MRC-University of Glasgow Centre for Virus Research

Scientists at the University of Glasgow have harnessed a powerful supercomputer, normally used by astronomers and physicists to study the universe, to develop a new machine learning model which can help translate the language of proteins.

In a new study, published in Nature Communications, the cross-disciplinary team developed a large language model (LLM), called PLM-Interact, to better understand protein interactions, and even predict which mutations will impact how these crucial molecules ‘talk’ to one another.

Early tests of PLM-interact, a protein language model (PLM), show that it outperforms competing models in understanding and predicting how proteins interact with one another.

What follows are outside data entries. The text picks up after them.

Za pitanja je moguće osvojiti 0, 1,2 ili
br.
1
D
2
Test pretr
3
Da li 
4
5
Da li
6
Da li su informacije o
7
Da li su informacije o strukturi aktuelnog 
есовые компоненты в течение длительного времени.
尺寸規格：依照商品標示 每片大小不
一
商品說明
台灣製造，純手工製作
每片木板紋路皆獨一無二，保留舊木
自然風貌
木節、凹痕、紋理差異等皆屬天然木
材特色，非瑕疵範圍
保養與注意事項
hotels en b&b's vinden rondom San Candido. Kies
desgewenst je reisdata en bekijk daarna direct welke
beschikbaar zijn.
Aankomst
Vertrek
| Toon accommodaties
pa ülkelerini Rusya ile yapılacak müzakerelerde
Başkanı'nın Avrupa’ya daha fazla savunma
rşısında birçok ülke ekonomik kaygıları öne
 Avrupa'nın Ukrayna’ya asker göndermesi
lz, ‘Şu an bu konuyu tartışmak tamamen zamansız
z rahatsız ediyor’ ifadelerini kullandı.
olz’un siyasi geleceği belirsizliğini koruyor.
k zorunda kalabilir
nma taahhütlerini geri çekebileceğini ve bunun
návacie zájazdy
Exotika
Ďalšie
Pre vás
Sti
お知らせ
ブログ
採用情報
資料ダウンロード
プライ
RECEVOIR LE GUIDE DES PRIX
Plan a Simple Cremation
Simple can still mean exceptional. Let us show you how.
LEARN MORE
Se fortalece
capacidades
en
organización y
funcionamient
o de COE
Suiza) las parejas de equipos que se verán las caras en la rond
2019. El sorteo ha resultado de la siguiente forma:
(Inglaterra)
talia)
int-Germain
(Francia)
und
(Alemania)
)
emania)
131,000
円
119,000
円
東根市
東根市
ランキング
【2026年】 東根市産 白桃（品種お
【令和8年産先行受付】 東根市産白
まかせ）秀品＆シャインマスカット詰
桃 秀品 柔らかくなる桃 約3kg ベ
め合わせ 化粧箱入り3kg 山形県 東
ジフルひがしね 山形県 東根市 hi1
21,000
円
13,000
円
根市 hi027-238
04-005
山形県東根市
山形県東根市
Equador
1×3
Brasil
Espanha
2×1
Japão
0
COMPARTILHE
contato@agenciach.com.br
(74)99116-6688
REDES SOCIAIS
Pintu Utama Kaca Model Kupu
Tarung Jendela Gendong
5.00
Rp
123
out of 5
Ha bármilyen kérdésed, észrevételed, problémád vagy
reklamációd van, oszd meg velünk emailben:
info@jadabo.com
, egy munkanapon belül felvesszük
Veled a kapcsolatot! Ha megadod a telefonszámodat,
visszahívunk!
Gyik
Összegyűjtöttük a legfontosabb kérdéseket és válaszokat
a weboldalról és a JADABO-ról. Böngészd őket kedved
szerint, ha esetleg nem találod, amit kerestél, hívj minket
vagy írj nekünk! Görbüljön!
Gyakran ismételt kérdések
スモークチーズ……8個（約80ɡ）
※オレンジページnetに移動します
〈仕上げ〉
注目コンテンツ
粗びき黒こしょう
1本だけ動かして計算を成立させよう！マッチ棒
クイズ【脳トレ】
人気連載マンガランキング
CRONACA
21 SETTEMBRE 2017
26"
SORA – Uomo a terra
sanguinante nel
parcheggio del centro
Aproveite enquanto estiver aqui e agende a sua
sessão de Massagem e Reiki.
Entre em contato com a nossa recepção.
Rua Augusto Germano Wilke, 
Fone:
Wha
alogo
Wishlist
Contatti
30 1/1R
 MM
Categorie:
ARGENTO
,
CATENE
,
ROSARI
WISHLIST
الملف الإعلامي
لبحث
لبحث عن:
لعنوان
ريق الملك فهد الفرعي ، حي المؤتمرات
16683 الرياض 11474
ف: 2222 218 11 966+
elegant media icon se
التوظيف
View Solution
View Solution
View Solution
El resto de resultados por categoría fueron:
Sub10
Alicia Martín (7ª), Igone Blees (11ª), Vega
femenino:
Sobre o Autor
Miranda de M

The team’s research demonstrates PLM-interact could help us better understand key areas of medical science, including the development of diseases such as cancer and virus infection.

The research team – led by Dr Ke Yuan from the University’s School of Cancer Sciences and the Cancer Research UK Scotland Institute, Prof Craig Macdonald from the School of Computing Science and Prof David L Robertson, from the MRC-University of Glasgow Centre for Virus Research (CVR) – are developing these types of AI model to add much-needed detail on how diseases arise.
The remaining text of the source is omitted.